**Activity:** Within the data, how many lines hold the word "climatisation"? Answer with nothing but the number.

Information supplied below:

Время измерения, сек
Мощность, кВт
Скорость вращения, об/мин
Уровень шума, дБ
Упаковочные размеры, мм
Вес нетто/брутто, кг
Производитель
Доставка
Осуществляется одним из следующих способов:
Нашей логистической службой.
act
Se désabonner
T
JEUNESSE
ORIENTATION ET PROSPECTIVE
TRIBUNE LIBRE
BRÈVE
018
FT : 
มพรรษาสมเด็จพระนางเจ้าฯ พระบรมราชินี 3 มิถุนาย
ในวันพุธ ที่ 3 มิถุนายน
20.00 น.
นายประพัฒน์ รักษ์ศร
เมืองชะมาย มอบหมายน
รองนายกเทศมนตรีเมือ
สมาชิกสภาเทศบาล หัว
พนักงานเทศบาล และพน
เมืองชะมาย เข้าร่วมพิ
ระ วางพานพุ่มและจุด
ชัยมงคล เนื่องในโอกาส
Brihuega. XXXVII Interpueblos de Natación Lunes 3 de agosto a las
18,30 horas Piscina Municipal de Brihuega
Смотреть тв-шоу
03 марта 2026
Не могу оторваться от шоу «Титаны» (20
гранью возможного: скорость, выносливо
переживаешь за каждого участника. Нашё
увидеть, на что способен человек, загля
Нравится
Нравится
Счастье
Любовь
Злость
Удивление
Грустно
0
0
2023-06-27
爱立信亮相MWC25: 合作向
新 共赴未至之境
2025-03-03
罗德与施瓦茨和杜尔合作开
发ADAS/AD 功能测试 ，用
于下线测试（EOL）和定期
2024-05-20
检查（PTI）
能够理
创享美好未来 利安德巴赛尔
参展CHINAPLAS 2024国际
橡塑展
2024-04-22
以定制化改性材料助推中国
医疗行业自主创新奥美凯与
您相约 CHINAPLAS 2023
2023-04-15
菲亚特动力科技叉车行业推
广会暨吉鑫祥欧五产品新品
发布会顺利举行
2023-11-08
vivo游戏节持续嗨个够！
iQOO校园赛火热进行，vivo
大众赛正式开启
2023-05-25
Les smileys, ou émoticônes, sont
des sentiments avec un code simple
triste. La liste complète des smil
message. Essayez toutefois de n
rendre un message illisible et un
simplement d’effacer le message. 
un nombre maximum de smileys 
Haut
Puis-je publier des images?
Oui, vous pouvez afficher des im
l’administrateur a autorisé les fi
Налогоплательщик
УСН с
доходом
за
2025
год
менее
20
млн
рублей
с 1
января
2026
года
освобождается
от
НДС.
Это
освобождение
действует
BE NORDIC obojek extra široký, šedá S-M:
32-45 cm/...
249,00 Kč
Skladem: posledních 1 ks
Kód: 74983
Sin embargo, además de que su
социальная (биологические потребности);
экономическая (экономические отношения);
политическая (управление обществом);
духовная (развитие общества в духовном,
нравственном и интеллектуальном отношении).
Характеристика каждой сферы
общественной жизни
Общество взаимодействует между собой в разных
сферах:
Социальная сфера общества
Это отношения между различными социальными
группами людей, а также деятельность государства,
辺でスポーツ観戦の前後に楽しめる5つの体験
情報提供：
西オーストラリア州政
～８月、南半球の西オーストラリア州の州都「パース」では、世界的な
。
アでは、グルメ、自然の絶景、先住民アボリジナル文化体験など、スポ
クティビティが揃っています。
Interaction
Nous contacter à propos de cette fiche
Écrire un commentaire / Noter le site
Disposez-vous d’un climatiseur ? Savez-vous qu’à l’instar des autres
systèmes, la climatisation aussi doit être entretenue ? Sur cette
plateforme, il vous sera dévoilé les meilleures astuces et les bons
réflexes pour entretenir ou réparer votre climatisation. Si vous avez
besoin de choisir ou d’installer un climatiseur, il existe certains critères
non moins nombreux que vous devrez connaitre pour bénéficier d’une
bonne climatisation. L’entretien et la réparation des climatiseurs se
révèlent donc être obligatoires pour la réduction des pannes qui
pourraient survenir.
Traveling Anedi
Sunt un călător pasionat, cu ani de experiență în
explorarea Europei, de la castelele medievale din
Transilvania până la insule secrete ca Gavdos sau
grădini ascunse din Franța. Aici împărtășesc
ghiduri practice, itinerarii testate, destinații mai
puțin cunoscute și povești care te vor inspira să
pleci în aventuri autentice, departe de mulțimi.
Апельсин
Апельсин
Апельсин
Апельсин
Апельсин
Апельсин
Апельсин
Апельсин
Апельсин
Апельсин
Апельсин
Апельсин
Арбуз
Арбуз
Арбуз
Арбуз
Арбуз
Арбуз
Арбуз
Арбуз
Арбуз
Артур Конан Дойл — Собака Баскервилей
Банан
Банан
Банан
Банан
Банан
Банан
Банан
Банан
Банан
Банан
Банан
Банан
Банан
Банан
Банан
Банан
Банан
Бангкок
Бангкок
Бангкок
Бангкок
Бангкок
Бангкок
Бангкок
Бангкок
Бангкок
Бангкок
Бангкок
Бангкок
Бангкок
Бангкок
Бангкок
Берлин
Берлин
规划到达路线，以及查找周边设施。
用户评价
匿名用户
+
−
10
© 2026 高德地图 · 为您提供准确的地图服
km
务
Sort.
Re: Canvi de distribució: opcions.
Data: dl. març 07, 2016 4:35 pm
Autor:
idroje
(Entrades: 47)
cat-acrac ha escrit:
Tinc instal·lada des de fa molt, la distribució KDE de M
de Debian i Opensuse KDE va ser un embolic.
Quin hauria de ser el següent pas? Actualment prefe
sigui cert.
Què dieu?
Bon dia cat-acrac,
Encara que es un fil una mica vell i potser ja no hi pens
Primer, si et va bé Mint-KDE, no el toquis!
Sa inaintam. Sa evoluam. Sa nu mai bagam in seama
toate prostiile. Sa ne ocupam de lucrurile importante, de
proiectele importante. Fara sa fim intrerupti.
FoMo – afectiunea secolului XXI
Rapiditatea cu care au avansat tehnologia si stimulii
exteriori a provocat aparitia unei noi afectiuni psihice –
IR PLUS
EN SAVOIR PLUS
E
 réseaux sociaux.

End of Information supplied.

**Reply to the task:** 3